[RECORDS TO USE Boundary: Start]
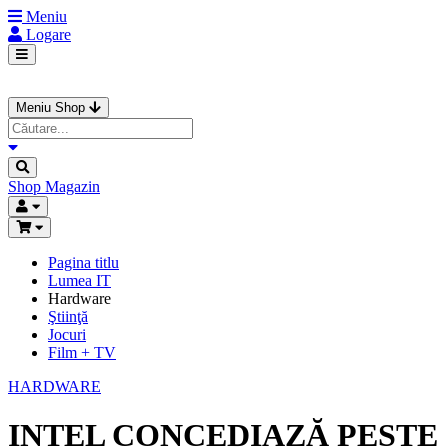
Meniu
Logare
Meniu Shop
Shop
Magazin
Pagina titlu
Lumea IT
Hardware
Ştiinţă
Jocuri
Film + TV
HARDWARE
INTEL CONCEDIAZĂ PESTE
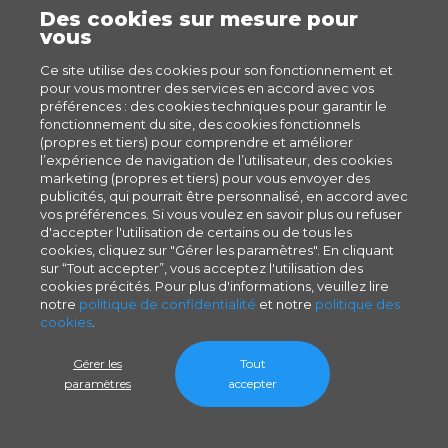
GIFTA
Des cookies sur mesure pour
vous
MENTIONS LÉGALES
Ce site utilise des cookies pour son fonctionnement et
Politique des Cookies
pour vous montrer des services en accord avec vos
préférences : des cookies techniques pour garantir le
Politique de Confidentialité
fonctionnement du site, des cookies fonctionnels
Conditions générales de vente
(propres et tiers) pour comprendre et améliorer
l’expérience de navigation de l’utilisateur, des cookies
Mentions légales
marketing (propres et tiers) pour vous envoyer des
Conditions d'utilisation
publicités, qui pourrait être personnalisé, en accord avec
vos préférences. Si vous voulez en savoir plus ou refuser
Politique de confidentialité du Service Satisfaction
d'accepter l'utilisation de certains ou de tous les
Client
cookies, cliquez sur "Gérer les paramètres". En cliquant
sur “Tout accepter”, vous acceptez l'utilisation des
cookies précités. Pour plus d'informations, veuillez lire
notre
politique de confidentialité
et notre
politique des
cookies
.
Gérer les
Tout
paramètres
accepter
Copyright © Easyflyer, a Cimpress Company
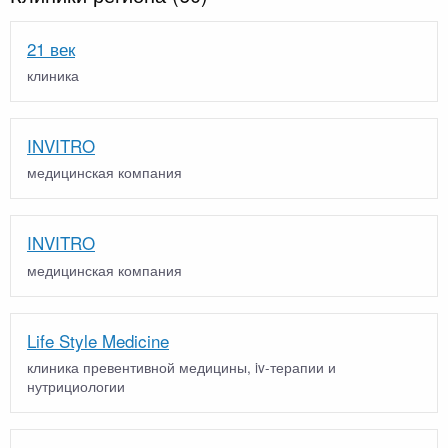
21 век
клиника
INVITRO
медицинская компания
INVITRO
медицинская компания
Life Style Medicine
клиника превентивной медицины, iv-терапии и
нутрициологии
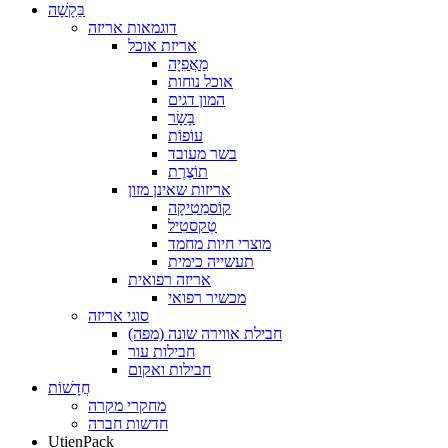
בַּקָשָׁה
דוגמאות אריזה
אריזת אוכל
מַאֲפִיָה
אוכל נוחות
המון דגים
בָּשָׂר
עוֹפוֹת
בשר מעובד
תוֹצֶרֶת
אריזות שאינן מזון
קוֹסמֵטִיקָה
טֶקסטִיל
מוצרי חיות מחמד
תעשייה כימית
אריזה רפואית
מכשיר רפואי
סוגי אריזה
חבילת אווירה שונה (מפה)
חבילות עור
חבילות ואקום
חֲדָשׁוֹת
מחקרי מקרה
חדשות חברה
UtienPack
[RECORDS TO USE Boundary: End]
▶ [TASK OBJECTIVE]
Restate the preceding entries in full, word for word, with the pictures removed.

▶ [RESPONSE TO THIS EXERCISE]
Meniu
Logare
Meniu Shop
Shop
Magazin
Pagina titlu
Lumea IT
Hardware
Ştiinţă
Jocuri
Film + TV
HARDWARE
INTEL CONCEDIAZĂ PESTE
GIFTA
Des cookies sur mesure pour
vous
MENTIONS LÉGALES
Ce site utilise des cookies pour son fonctionnement et
Politique des Cookies
pour vous montrer des services en accord avec vos
préférences : des cookies techniques pour garantir le
Politique de Confidentialité
fonctionnement du site, des cookies fonctionnels
Conditions générales de vente
(propres et tiers) pour comprendre et améliorer
l’expérience de navigation de l’utilisateur, des cookies
Mentions légales
marketing (propres et tiers) pour vous envoyer des
Conditions d'utilisation
publicités, qui pourrait être personnalisé, en accord avec
vos préférences. Si vous voulez en savoir plus ou refuser
Politique de confidentialité du Service Satisfaction
d'accepter l'utilisation de certains ou de tous les
Client
cookies, cliquez sur "Gérer les paramètres". En cliquant
sur “Tout accepter”, vous acceptez l'utilisation des
cookies précités. Pour plus d'informations, veuillez lire
notre
politique de confidentialité
et notre
politique des
cookies
.
Gérer les
Tout
paramètres
accepter
Copyright © Easyflyer, a Cimpress Company
21 век
клиника
INVITRO
медицинская компания
INVITRO
медицинская компания
Life Style Medicine
клиника превентивной медицины, iv-терапии и
нутрициологии
בַּקָשָׁה
דוגמאות אריזה
אריזת אוכל
מַאֲפִיָה
אוכל נוחות
המון דגים
בָּשָׂר
עוֹפוֹת
בשר מעובד
תוֹצֶרֶת
אריזות שאינן מזון
קוֹסמֵטִיקָה
טֶקסטִיל
מוצרי חיות מחמד
תעשייה כימית
אריזה רפואית
מכשיר רפואי
סוגי אריזה
חבילת אווירה שונה (מפה)
חבילות עור
חבילות ואקום
חֲדָשׁוֹת
מחקרי מקרה
חדשות חברה
UtienPack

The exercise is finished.